A Mother's Love is a Rare Bird

By Nancy Pollard, LCSW, LLC
Nancy Pollard

Happy Mother’s Day!

I know it’s a “Hallmark Holiday” but I’ve been a sucker for it most of my life.  When my sons were young, I told them it was the MOST important holiday EVER - they couldn’t skip it!  For me, the day I became a mother was the best day of my life…all three times.

Ironically and totally illogically, mothers claim to want nothing in return.  Moms don't need gifts or material things.  Just to be remembered is all that we humbly ask of our children.  But forget us and an unspeakable crime is committed.  Mom doesn't just feel bad if little Jackie doesn't remember her - she feels devastated, crushed, hurt beyond words.  Without that phone call or card from her 'precious little baby’, her heart feels stabbed by a very sharp sword.

Quite frankly, moms are a mess when it comes to loving their children.

Mother’s love has roots of codependency and the need to be needed.  And who is needier than a newborn?  One look at our baby and we are goners falling hard into an everlasting love that grabs us deep inside.  We love one-sided, too much, and we don't even care.  We have no choice.  The love is so strong we can lift cars, walk across fire, and become insanely protective.

Mother’s love knows no boundaries, no separation between a child's pain and her own. What hurts her child hurts her, too.  The child's problems are her problems to solve.  A child has no friends, the mother finds playmates.  The child has trouble with academics, mother finds extra help.  If the child is sick, mom has the chicken soup.  She has the cure for any and all ailments; physical, emotional, and intellectual.

In the beginning, it is our job to fix, solve, rescue, and protect.  And while the doctor physically cuts the umbilical cord at birth, it is quite possible that mothers never cut the cord psychologically or emotionally.  But cut the cord they must.  Mothers must give their love freely without indebting their children and/or becoming a martyr if expectations aren’t met.

Moms instinctively think that the child is always HER child and still needs her.  Many moms don't know when to quit solving problems or making their child’s pain their own.  "You will always be my little girl!" is a disservice to your grown daughter.  Moms forget that their job as a mother is to promote independence and decrease dependency.  The challenge is that mothers have a difficult time letting go of being needed.  Oh, sure we can let go of diapers, packing lunches, and tying shoes.  But we still cook, clean up, and remind teenagers to take a jacket if it is cold outside.  We still make certain our 20-, 30-, 40-, 50-year-olds are 'okay.'

Mothers carry their 'love' (i.e., job) into their child's adulthood.  An adult child's bankruptcy finds mother secretly writing checks; a pending divorce signals her to seek a lawyer; a diagnosis of a chronic disease sends mom researching specialists around the world.

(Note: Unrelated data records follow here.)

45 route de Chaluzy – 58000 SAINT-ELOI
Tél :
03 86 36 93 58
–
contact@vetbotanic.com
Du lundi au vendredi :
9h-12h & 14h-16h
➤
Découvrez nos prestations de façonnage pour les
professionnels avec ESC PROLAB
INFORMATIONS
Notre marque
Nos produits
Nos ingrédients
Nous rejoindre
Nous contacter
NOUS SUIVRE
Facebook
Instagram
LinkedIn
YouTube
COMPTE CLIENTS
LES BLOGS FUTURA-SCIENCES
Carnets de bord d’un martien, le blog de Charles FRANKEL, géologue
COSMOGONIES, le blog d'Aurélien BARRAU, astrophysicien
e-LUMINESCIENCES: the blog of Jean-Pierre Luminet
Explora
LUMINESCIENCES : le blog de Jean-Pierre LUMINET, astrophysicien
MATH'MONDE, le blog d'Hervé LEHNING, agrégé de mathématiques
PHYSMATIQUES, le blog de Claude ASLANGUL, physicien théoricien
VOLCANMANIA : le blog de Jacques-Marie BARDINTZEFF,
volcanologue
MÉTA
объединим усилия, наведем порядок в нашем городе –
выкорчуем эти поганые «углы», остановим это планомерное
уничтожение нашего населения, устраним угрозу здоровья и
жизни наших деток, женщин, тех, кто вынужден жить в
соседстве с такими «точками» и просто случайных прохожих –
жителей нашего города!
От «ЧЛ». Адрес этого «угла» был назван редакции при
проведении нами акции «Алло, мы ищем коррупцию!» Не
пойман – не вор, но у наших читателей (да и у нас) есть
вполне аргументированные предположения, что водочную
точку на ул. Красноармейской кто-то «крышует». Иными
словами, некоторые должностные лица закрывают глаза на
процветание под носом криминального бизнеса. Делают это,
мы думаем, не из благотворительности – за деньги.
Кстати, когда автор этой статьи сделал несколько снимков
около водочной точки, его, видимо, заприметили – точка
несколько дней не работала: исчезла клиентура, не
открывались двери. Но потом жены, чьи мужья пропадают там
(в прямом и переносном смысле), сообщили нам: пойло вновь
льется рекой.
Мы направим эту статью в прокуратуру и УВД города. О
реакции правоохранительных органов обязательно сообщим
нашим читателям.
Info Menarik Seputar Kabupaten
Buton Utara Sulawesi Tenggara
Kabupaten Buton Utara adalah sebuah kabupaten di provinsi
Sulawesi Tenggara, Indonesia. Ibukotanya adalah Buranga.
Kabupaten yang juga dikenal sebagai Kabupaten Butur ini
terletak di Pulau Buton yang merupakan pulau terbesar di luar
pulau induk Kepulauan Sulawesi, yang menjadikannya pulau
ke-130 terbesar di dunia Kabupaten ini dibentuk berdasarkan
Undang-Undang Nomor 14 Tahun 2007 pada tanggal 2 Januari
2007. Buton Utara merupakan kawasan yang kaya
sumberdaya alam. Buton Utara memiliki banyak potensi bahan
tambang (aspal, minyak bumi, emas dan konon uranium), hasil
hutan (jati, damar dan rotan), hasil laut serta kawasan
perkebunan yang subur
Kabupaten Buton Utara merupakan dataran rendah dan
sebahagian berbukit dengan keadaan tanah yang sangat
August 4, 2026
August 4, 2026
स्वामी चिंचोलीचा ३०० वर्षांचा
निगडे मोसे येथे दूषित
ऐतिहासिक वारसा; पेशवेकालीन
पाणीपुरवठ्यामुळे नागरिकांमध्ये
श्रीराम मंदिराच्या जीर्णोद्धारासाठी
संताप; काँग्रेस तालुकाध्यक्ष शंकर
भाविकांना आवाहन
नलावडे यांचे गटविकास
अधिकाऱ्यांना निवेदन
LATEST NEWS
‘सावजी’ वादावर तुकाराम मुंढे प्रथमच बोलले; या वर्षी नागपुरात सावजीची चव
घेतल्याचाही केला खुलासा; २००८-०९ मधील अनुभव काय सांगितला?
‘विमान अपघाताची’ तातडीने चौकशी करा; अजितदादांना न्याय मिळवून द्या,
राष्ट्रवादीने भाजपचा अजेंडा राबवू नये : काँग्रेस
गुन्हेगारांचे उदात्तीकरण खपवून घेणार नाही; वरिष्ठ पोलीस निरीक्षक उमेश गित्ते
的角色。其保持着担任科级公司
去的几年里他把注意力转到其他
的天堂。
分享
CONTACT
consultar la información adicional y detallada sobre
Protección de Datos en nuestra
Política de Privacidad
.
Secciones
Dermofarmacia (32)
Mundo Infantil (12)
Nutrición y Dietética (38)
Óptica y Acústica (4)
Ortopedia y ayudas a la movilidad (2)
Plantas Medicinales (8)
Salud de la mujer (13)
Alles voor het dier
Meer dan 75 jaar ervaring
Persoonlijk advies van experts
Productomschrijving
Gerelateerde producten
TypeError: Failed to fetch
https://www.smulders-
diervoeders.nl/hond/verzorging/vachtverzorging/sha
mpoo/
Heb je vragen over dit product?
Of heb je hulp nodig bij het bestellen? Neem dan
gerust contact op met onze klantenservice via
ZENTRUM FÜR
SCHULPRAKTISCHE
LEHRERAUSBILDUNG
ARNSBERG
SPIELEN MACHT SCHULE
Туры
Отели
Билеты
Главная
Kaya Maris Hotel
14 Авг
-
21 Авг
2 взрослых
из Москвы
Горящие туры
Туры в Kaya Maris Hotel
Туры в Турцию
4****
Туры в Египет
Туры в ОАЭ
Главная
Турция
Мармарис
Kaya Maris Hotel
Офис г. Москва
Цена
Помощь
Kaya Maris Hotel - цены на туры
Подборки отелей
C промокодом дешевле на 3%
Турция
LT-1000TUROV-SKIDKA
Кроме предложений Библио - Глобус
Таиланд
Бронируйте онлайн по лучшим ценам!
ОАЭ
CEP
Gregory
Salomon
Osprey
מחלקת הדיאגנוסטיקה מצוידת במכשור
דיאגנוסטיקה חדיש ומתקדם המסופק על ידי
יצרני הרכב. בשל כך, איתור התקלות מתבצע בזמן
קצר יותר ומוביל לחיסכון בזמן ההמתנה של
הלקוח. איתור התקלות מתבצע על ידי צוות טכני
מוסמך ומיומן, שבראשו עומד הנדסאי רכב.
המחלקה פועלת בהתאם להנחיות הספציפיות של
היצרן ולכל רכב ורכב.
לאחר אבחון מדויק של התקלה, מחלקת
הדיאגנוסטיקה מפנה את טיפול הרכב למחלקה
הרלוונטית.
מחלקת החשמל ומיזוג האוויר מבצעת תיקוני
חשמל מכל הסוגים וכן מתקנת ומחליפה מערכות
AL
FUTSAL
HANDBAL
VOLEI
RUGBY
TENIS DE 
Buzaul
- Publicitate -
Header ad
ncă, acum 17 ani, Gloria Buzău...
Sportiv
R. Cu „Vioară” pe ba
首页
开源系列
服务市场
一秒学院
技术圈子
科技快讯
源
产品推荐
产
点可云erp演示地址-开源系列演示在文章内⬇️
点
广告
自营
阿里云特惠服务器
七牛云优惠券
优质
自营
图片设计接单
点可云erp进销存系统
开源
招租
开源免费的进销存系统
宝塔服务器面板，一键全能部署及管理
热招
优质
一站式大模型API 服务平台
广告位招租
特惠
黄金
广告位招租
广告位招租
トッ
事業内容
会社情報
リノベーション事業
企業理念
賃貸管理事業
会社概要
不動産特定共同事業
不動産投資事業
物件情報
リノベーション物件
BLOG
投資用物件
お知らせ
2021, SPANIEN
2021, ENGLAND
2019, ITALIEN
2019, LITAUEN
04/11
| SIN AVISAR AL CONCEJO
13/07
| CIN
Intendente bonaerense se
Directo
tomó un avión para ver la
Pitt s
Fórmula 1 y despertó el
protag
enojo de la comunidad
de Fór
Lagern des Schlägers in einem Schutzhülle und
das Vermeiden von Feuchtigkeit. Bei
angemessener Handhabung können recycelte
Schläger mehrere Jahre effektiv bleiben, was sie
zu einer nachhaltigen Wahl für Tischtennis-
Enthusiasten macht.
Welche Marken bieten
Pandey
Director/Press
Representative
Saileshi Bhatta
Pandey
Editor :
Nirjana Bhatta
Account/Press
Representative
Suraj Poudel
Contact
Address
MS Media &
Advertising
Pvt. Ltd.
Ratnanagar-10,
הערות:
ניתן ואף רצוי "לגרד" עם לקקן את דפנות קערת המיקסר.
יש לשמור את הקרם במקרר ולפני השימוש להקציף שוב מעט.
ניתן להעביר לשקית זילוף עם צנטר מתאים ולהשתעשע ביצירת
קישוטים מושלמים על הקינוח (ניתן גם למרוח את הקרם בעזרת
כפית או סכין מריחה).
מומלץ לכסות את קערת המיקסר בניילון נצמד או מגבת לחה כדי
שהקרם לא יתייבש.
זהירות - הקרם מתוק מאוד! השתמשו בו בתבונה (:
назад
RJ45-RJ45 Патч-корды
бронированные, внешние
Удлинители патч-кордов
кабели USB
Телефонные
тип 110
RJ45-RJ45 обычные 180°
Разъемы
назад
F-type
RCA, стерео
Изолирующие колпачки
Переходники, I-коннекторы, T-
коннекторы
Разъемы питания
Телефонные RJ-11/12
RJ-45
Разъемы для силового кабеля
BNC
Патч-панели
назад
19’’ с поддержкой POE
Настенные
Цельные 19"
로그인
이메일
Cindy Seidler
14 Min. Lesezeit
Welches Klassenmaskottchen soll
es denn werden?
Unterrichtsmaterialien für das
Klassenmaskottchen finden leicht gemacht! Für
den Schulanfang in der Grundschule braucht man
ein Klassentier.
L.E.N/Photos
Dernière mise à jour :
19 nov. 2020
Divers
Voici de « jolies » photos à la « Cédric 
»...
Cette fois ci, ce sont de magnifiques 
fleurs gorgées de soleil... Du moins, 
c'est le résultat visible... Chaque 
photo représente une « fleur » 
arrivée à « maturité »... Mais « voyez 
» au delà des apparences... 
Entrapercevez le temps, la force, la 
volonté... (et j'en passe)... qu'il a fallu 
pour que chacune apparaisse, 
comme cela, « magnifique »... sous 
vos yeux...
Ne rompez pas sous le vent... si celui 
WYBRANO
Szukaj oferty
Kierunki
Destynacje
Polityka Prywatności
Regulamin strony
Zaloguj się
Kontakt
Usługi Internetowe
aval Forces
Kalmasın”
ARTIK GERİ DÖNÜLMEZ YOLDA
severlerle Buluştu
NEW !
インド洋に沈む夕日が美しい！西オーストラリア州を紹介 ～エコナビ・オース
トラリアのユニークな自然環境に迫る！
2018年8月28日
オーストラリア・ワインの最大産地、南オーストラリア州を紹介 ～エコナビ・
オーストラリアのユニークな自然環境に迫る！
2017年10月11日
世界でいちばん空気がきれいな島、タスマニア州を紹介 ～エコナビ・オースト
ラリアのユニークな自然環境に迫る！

While motherhood does not end when a child leaves home, a mothers' love must change.  Need must not be mistaken for love.  Not only does the child grow up but mom needs to grow up in her loving and mothering.  She must see her adult children as men and women, separate individuals.  She must be able to stand on the sidelines, be supportive but not interfering.

We could all learn from the animal kingdom and let go as animals do.  A mother lion does not insist that her cub stay a cub and continue to be dependent on her, or a mother bird insist that her babies stay in the nest and not learn to fly.  It is a fine line for a mother; loving your child and letting go of the need to be needed.

Yes, you can still lie down in front of a train to save your child's life.  But check your love for your children.  Check your expectations for Mother’s Day.

  • Is your love codependent and dysfunctional?
  • Have you heard your teenager say, ‘geez Mom, get a life!’
  • Do you have a life outside of theirs?
  • Do you meddle and call it love?  Is it too much?
  • Can you trust them to find their own answers to their problems? 
  • Are you able to let go and still love without being a complete mess?

Can you celebrate your day as a Mother in your own way, or is it your child’s day to remember and thank you for bringing them into this world?  Convoluted, isn’t it?  Just like a mother’s love, a rare bird indeed.